BEGIN The data
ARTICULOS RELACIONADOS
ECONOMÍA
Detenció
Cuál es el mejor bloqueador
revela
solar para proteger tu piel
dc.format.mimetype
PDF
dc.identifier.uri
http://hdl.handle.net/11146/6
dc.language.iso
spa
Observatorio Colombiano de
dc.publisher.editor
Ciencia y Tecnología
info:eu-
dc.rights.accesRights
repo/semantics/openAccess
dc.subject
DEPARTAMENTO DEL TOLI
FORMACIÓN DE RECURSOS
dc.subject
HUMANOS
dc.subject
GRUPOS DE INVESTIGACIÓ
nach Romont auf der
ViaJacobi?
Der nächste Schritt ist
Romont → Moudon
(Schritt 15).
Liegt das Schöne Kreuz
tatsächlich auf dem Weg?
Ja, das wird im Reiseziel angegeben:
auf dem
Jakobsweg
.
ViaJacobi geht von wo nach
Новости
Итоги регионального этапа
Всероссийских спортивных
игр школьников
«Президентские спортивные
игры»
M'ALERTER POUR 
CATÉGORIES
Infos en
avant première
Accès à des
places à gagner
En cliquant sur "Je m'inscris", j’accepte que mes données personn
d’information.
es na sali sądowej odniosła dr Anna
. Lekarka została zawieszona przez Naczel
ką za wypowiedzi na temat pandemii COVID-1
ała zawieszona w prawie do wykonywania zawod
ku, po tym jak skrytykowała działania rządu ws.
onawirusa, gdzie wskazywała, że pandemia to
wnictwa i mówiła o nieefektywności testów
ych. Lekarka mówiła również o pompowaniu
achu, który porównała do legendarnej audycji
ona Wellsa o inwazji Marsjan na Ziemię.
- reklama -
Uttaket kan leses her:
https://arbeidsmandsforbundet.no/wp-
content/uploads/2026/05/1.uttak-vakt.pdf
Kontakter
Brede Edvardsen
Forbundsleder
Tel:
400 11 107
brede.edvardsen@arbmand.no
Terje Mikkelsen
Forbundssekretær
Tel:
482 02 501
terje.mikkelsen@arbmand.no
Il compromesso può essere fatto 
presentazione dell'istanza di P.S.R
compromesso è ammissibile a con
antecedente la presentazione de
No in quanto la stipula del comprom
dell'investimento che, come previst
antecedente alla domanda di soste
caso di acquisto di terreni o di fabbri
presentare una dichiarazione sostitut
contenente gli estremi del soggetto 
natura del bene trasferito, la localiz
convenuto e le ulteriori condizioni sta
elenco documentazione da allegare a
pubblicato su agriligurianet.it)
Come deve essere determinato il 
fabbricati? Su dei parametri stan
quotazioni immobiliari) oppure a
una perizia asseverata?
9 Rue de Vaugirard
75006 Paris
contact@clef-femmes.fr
END The data
BEGIN The data
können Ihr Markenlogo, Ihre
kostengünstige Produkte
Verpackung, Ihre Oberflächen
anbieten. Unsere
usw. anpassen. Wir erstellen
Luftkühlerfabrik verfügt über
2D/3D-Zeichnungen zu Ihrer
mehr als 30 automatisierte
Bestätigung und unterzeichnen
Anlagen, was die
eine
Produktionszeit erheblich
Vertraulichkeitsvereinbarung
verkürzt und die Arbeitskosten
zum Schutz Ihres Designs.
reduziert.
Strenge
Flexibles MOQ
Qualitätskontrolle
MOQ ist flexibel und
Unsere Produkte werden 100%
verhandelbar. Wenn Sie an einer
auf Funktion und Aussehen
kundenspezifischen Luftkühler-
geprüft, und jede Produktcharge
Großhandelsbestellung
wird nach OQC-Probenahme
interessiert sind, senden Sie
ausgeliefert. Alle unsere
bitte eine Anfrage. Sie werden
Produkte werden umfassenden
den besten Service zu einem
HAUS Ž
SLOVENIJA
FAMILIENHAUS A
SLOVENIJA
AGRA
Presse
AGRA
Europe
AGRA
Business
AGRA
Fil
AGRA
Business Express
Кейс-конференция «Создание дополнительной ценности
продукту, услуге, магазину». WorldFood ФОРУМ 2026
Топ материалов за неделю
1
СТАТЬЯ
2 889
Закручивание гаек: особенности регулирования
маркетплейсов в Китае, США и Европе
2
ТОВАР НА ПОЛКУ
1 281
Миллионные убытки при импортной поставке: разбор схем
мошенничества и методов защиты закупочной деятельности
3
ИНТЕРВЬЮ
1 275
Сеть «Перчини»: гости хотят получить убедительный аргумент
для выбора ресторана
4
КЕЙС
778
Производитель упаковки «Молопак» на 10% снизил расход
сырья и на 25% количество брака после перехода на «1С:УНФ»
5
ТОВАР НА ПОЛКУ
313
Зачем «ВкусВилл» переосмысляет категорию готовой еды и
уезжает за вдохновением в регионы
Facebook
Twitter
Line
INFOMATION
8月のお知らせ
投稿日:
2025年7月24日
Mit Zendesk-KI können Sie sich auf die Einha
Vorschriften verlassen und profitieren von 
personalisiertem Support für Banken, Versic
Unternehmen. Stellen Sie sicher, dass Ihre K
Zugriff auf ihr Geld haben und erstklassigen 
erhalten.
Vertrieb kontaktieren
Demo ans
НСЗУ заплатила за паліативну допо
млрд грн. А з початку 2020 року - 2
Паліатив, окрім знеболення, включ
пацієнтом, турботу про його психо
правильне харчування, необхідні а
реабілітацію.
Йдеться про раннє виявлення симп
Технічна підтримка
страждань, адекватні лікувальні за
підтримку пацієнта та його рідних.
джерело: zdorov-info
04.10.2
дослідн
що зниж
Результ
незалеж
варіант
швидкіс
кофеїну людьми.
END The data
| What needs to be done |
Your answer should consist only of the lines above between the line holding "Unsere Produkte werden 100%" and the line holding "Produkte werden umfassenden", inclusive, each transcribed exactly.

| Answer to this task |
Unsere Produkte werden 100%
verhandelbar. Wenn Sie an einer
auf Funktion und Aussehen
kundenspezifischen Luftkühler-
geprüft, und jede Produktcharge
Großhandelsbestellung
wird nach OQC-Probenahme
interessiert sind, senden Sie
ausgeliefert. Alle unsere
bitte eine Anfrage. Sie werden
Produkte werden umfassenden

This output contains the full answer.